When a degraded primary appears, every transitively dependent service joins the blast radius automatically. The cascade fixture exercises a five-service chain to prove the closure is depth-faithful.

Severity is a small projection over the root cause:

rule triage.severity(root, "critical") :-
  triage.root_cause(root),
  infra.is_primary_db(root).

rule triage.severity(root, "high") :-
  triage.root_cause(root),
  not infra.is_primary_db(root).

The model’s proposal lifts into proposal.remediation_action, then a single bridge rule promotes it into remediation.plan only if it cleared the relay boundary:

rule assert proposal.remediation_action(decision_id, root, target, action, seq) :-
  atom(obs, "proposal.id", decision_id),
  atom(obs, "proposal.root_service", root),
  atom(obs, "proposal.target_service", target),
  atom(obs, "proposal.action", action),
  atom(obs, "proposal.seq", seq).

rule remediation.plan(root, target, action, seq) :-
  proposal.remediation_action(_, root, target, action, seq).

The catastrophic boundary is a pair of unsafe-condition relations and the named invariants that forbid them:

rule remediation.unsafely_scaled_primary(node) :-
  remediation.scale_down(node),
  infra.is_primary_db(node),
  not infra.replica_synced(node).

rule remediation.unsafely_isolated(service) :-
  remediation.isolate(service),
  not triage.impacted(service).

invariant no_kill_unsynced_primary(node) :-
  count remediation.unsafely_scaled_primary(node) <= 0.

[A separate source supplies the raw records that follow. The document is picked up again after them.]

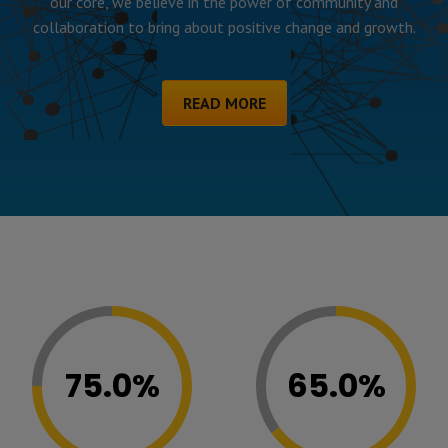
our core, we believe in the power of community and
collaboration to bring about positive change and growth.
READ MORE
75.0%
65.0%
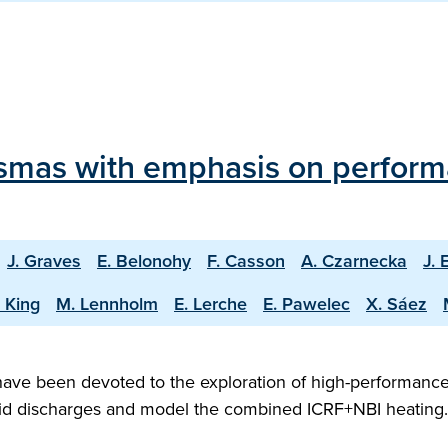
lasmas with emphasis on perfor
J. Graves
E. Belonohy
F. Casson
A. Czarnecka
J. 
 King
M. Lennholm
E. Lerche
E. Pawelec
X. Sáez
ave been devoted to the exploration of high-performance
ybrid discharges and model the combined ICRF+NBI heatin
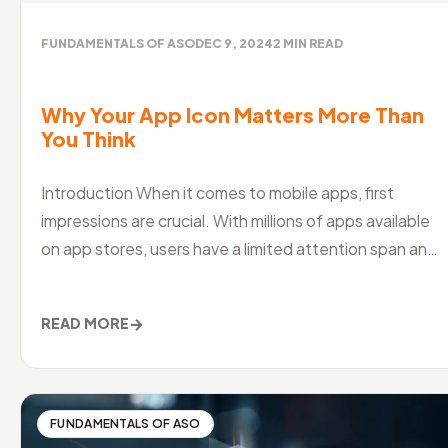
FUNDAMENTALS OF ASO
DEC 9, 2024
2
MIN READ
Why Your App Icon Matters More Than
You Think
Introduction When it comes to mobile apps, first
impressions are crucial. With millions of apps available
on app stores, users have a limited attention span and
a shorter attention
→
READ MORE
FUNDAMENTALS OF ASO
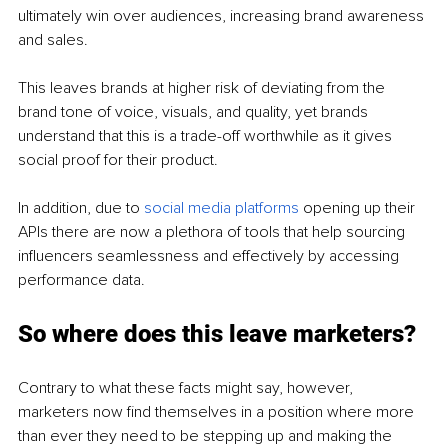
ultimately win over audiences, increasing brand awareness 
and sales. 
This leaves brands at higher risk of deviating from the 
brand tone of voice, visuals, and quality, yet brands 
understand that this is a trade-off worthwhile as it gives 
social proof for their product. 
In addition, due to 
social media platforms
 opening up their 
APIs there are now a plethora of tools that help sourcing 
influencers seamlessness and effectively by accessing 
performance data. 
So where does this leave marketers? 
Contrary to what these facts might say, however, 
marketers now find themselves in a position where more 
than ever they need to be stepping up and making the 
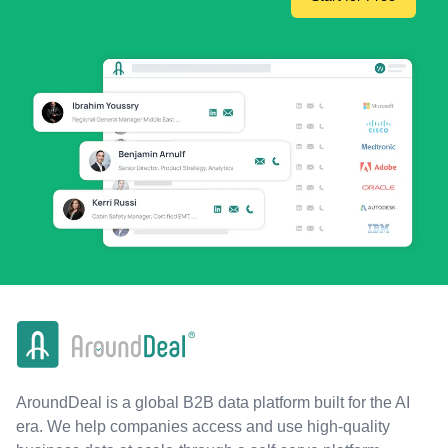
AroundDeal is a global B2B data platform built for the AI
era. We help companies access and use high-quality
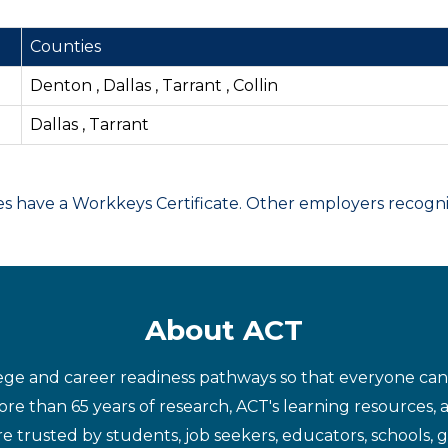
Counties
Denton , Dallas , Tarrant , Collin
Dallas , Tarrant
have a Workkeys Certificate. Other employers recognize
About ACT
ege and career readiness pathways so that everyone can d
re than 65 years of research, ACT's learning resources, 
re trusted by students, job seekers, educators, schools,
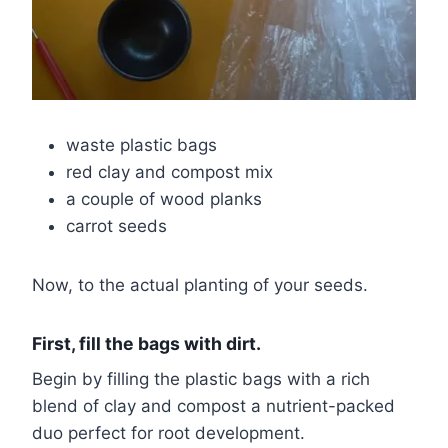
waste plastic bags
red clay and compost mix
a couple of wood planks
carrot seeds
Now, to the actual planting of your seeds.
First, fill the bags with dirt.
Begin by filling the plastic bags with a rich
blend of clay and compost a nutrient-packed
duo perfect for root development.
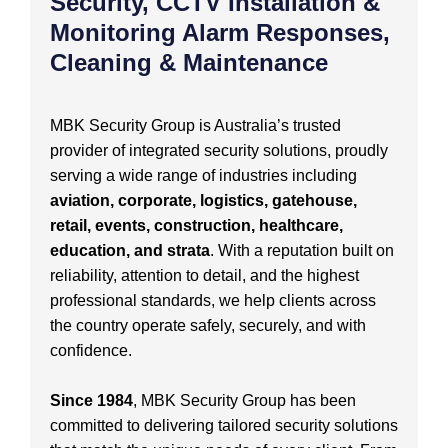
Security, CCTV Installation &
Monitoring Alarm Responses,
Cleaning & Maintenance
MBK Security Group is Australia’s trusted
provider of integrated security solutions, proudly
serving a wide range of industries including
aviation, corporate, logistics, gatehouse,
retail, events, construction, healthcare,
education, and strata
. With a reputation built on
reliability, attention to detail, and the highest
professional standards, we help clients across
the country operate safely, securely, and with
confidence.
Since 1984
, MBK Security Group has been
committed to delivering tailored security solutions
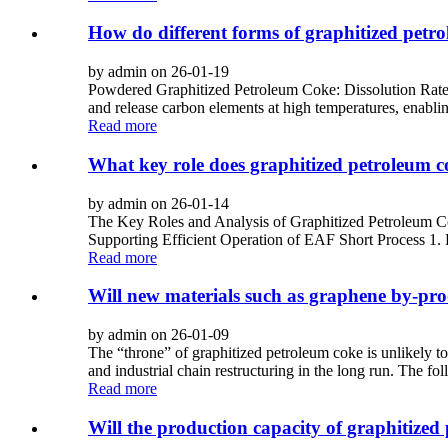
How do different forms of graphitized petrol
by admin on 26-01-19
Powdered Graphitized Petroleum Coke: Dissolution Rate: Wit
and release carbon elements at high temperatures, enabling
Read more
What key role does graphitized petroleum co
by admin on 26-01-14
The Key Roles and Analysis of Graphitized Petroleum C
Supporting Efficient Operation of EAF Short Process 1. R
Read more
Will new materials such as graphene by-prod
by admin on 26-01-09
The “throne” of graphitized petroleum coke is unlikely to
and industrial chain restructuring in the long run. The fol
Read more
Will the production capacity of graphitized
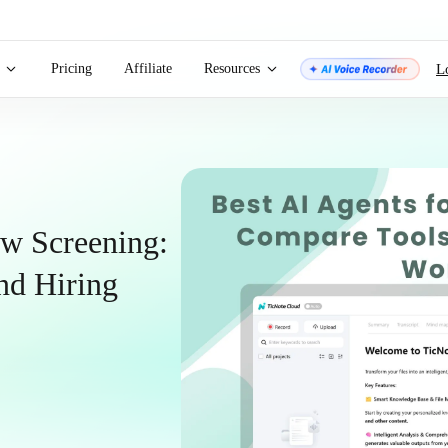
Pricing
Affiliate
Resources
L
ew Screening:
nd Hiring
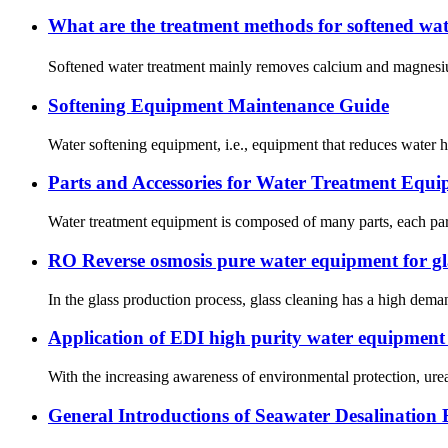
What are the treatment methods for softened w
Softened water treatment mainly removes calcium and magnesium i
Softening Equipment Maintenance Guide
Water softening equipment, i.e., equipment that reduces water h
Parts and Accessories for Water Treatment Equ
Water treatment equipment is composed of many parts, each part 
RO Reverse osmosis pure water equipment for gla
In the glass production process, glass cleaning has a high dema
Application of EDI high purity water equipment i
With the increasing awareness of environmental protection, urea 
General Introductions of Seawater Desalination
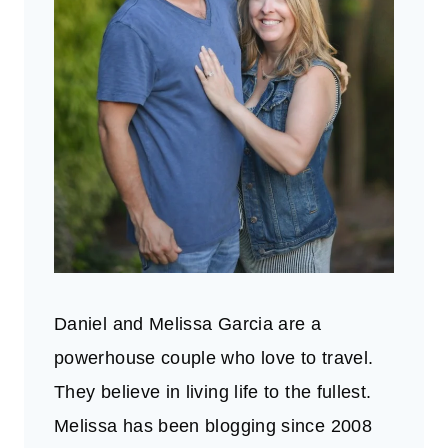
Daniel and Melissa Garcia are a
powerhouse couple who love to travel.
They believe in living life to the fullest.
Melissa has been blogging since 2008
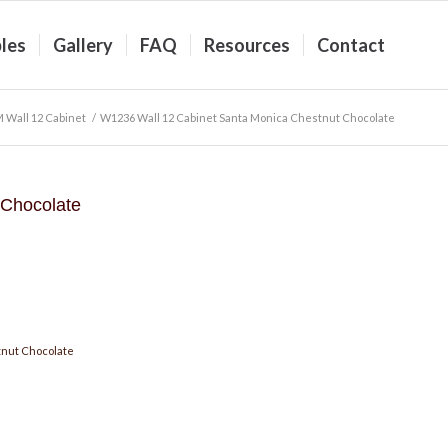
les
Gallery
FAQ
Resources
Contact
 Wall 12 Cabinet
/
W1236 Wall 12 Cabinet Santa Monica Chestnut Chocolate
 Chocolate
nut Chocolate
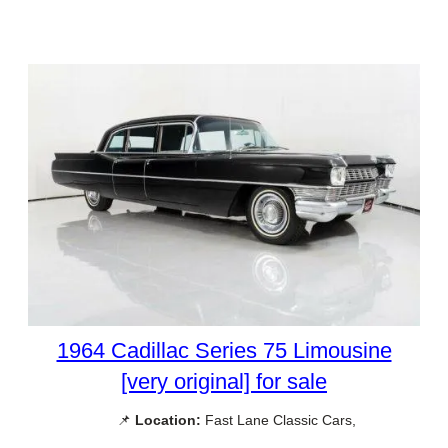
1964 Cadillac Series 75 Limousine
[very original] for sale
📌
Location:
Fast Lane Classic Cars,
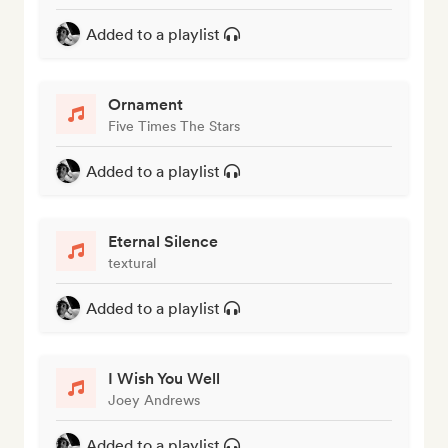
Added to a playlist
Ornament
Five Times The Stars
Added to a playlist
Eternal Silence
textural
Added to a playlist
I Wish You Well
Joey Andrews
Added to a playlist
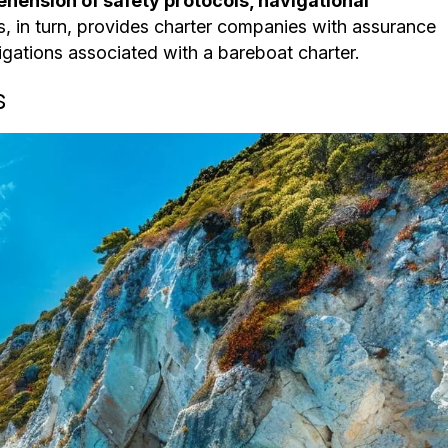
hension of safety protocols, navigational
is, in turn, provides charter companies with assurance
ligations associated with a bareboat charter.
s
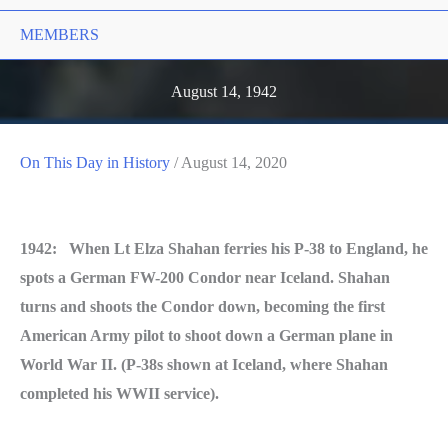
MEMBERS
August 14, 1942
On This Day in History
/
August 14, 2020
1942: When Lt Elza Shahan ferries his P-38 to England, he
spots a German FW-200 Condor near Iceland. Shahan
turns and shoots the Condor down, becoming the first
American Army pilot to shoot down a German plane in
World War II. (P-38s shown at Iceland, where Shahan
completed his WWII service).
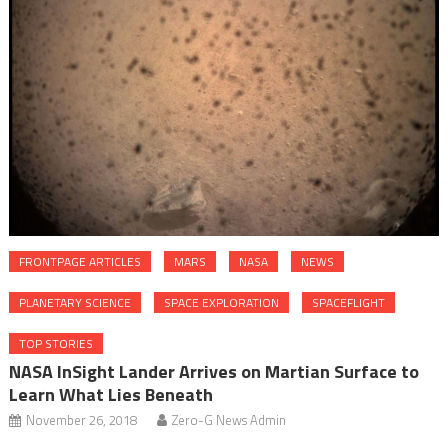
FRONTPAGE ARTICLES
MARS
NASA
NEWS
PLANETARY SCIENCE
SPACE EXPLORATION
SPACEFLIGHT
TOP STORIES
NASA InSight Lander Arrives on Martian Surface to
Learn What Lies Beneath
November 26, 2018
Zero-G News Admin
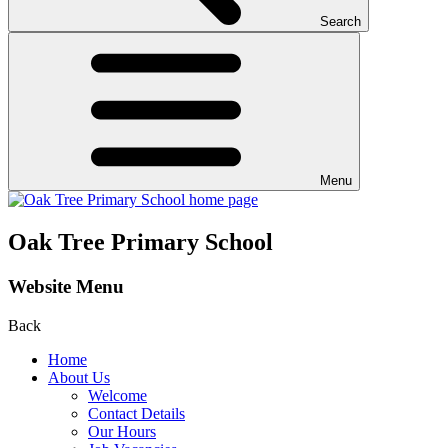
Search
Menu
Oak Tree Primary School
Website Menu
Back
Home
About Us
Welcome
Contact Details
Our Hours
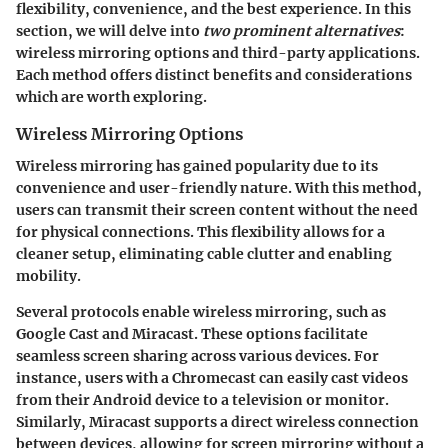
flexibility, convenience, and the best experience. In this
section, we will delve into
two prominent alternatives
:
wireless mirroring options and third-party applications.
Each method offers distinct benefits and considerations
which are worth exploring.
Wireless Mirroring Options
Wireless mirroring has gained popularity due to its
convenience and user-friendly nature. With this method,
users can transmit their screen content without the need
for physical connections. This flexibility allows for a
cleaner setup, eliminating cable clutter and enabling
mobility.
Several protocols enable wireless mirroring, such as
Google Cast and Miracast. These options facilitate
seamless screen sharing across various devices. For
instance, users with a Chromecast can easily cast videos
from their Android device to a television or monitor.
Similarly, Miracast supports a direct wireless connection
between devices, allowing for screen mirroring without a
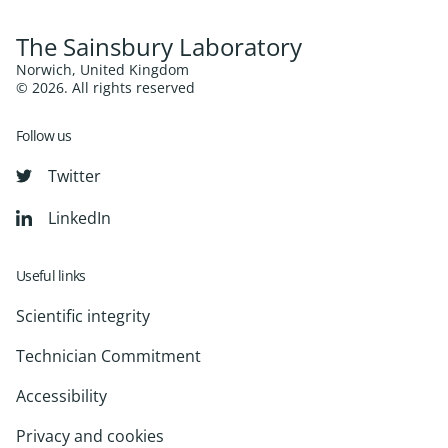
The Sainsbury Laboratory
Norwich, United Kingdom
© 2026. All rights reserved
Follow us
Twitter
LinkedIn
Useful links
Scientific integrity
Technician Commitment
Accessibility
Privacy and cookies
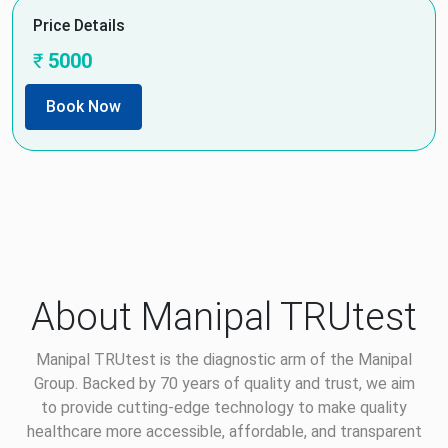
Price Details
₹
5000
Book Now
About Manipal TRUtest
Manipal TRUtest is the diagnostic arm of the Manipal
Group. Backed by 70 years of quality and trust, we aim
to provide cutting-edge technology to make quality
healthcare more accessible, affordable, and transparent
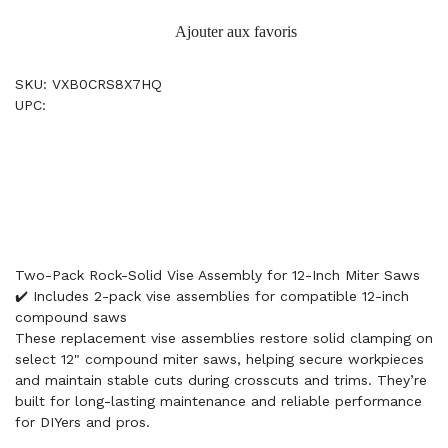
Ajouter aux favoris
SKU: VXB0CRS8X7HQ
UPC:
Two-Pack Rock-Solid Vise Assembly for 12-Inch Miter Saws
✔️ Includes 2-pack vise assemblies for compatible 12-inch
compound saws
These replacement vise assemblies restore solid clamping on
select 12" compound miter saws, helping secure workpieces
and maintain stable cuts during crosscuts and trims. They’re
built for long-lasting maintenance and reliable performance
for DIYers and pros.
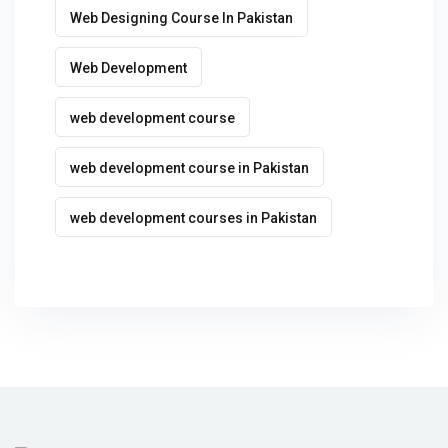
Web Designing Course In Pakistan
Web Development
web development course
web development course in Pakistan
web development courses in Pakistan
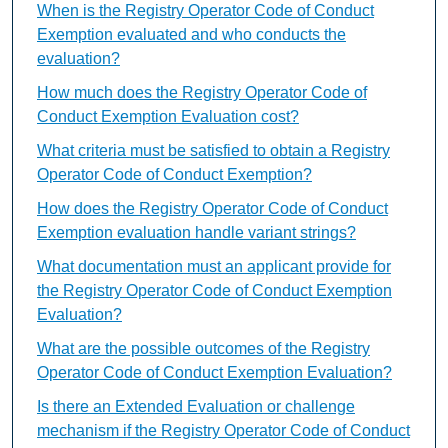
When is the Registry Operator Code of Conduct
Exemption evaluated and who conducts the
evaluation?
How much does the Registry Operator Code of
Conduct Exemption Evaluation cost?
What criteria must be satisfied to obtain a Registry
Operator Code of Conduct Exemption?
How does the Registry Operator Code of Conduct
Exemption evaluation handle variant strings?
What documentation must an applicant provide for
the Registry Operator Code of Conduct Exemption
Evaluation?
What are the possible outcomes of the Registry
Operator Code of Conduct Exemption Evaluation?
Is there an Extended Evaluation or challenge
mechanism if the Registry Operator Code of Conduct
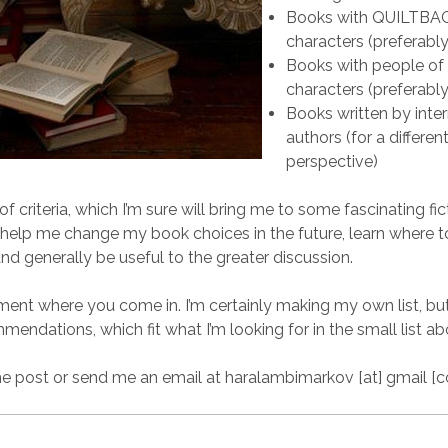
Books with QUILTBA
characters (preferabl
Books with people of 
characters (preferabl
Books written by inter
authors (for a differen
perspective)
 of criteria, which I’m sure will bring me to some fascinating fic
l help me change my book choices in the future, learn where t
d generally be useful to the greater discussion.
ment where you come in. I’m certainly making my own list, bu
mendations, which fit what I’m looking for in the small list ab
 post or send me an email at haralambimarkov [at] gmail [c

invariant no_isolate_healthy(service) :-
  count remediation.unsafely_isolated(service) <= 0.

invariant always_have_admin(service) :-
  count infra.admin_gap(service) <= 0.

These three invariants are the structural backstop. Even if a future rule edit weakens the planning layer, an unsafe scale-down of an unsynced primary, an isolate of a healthy service, or a production system without admin access still trips invariant review and jacqos verify halts.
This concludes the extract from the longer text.